The battle for market share against the top two brewers gradually drained the company's coffers, although Stroh tried various imaginative strategies to survive. In 1989, Stroh and Coors came close to a deal in which the Golden, CO-based Coors would purchase Stroh. Unfortunately, the deal came unwound, and Stroh was forced to go it alone. In the mid-1990s, Stroh bought the troubled G. Heileman Brewing Co. The deal brought the company a handful of strong brands, but also more capacity than it could ever use.
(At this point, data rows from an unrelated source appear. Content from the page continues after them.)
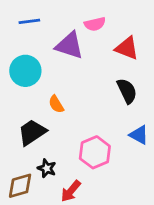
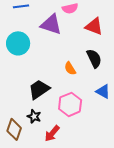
orange semicircle: (56, 104) -> (70, 68), moved
black trapezoid: (32, 132) -> (39, 89), moved
brown diamond: (20, 186) -> (14, 129), turned -55

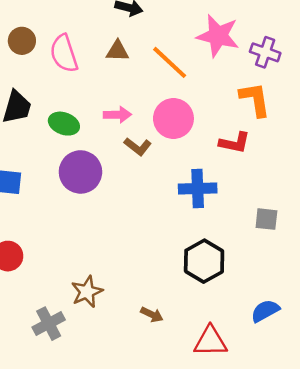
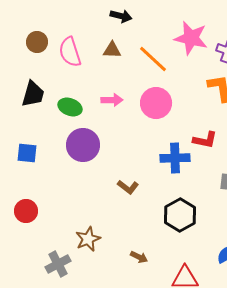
red L-shape: (235, 143) -> (205, 140), moved
brown L-shape: (138, 147) -> (128, 187), moved

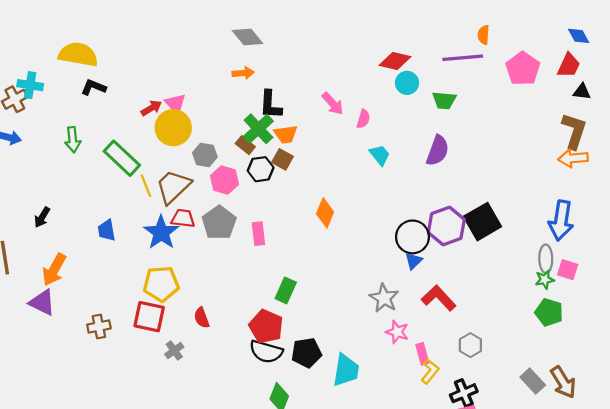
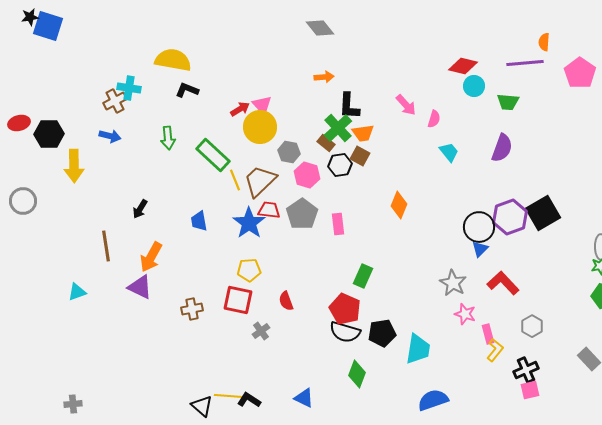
gray diamond: (248, 37) -> (320, 28), moved
yellow pentagon: (161, 284) -> (249, 270), size x0.7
Over the years, the Stroh brands were consistently rated tops among the major brands, but the brewery could never muster the marketing muscle to compete with A-B and Miller. In 1999, the company announced it would exit the brewing business, and it sold its breweries and brands to the Miller and Pabst Brewing Companies.
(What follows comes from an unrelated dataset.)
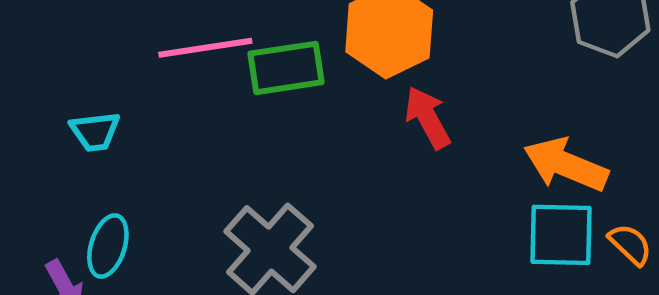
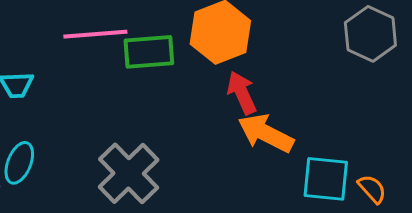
orange arrow: (566, 165) -> (266, 133), moved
Outside his work in the beer business and the city of Detroit, Stroh made his mark as an outdoorsman and conservationist. He served as a member of the National Audubon Society board, did fund-raising for Ducks Unlimited, was a trustee for Conservation International, which specializes in Latin American issues, and sat on the board of actor Robert Redford's Institute for Resource Management, which tries to settle environmental disputes without lawyers. He traveled the world, hunting birds and fishing.

"To have a sense of our outdoor past--our biological past--is as important as a sense of our historical and cultural past, and sometimes a lot more fun. I say that even as a former board member of the Detroit Institute of Arts and a current board member for the Guggenheim," he once told the Detroit Free Press. "Wading through a cypress swamp is every bit as much fun as treading through the galleries."

Stroh is survived by his wife, Nicole; two sons, Pierre and Frederic; one grandchild, and a brother, Eric.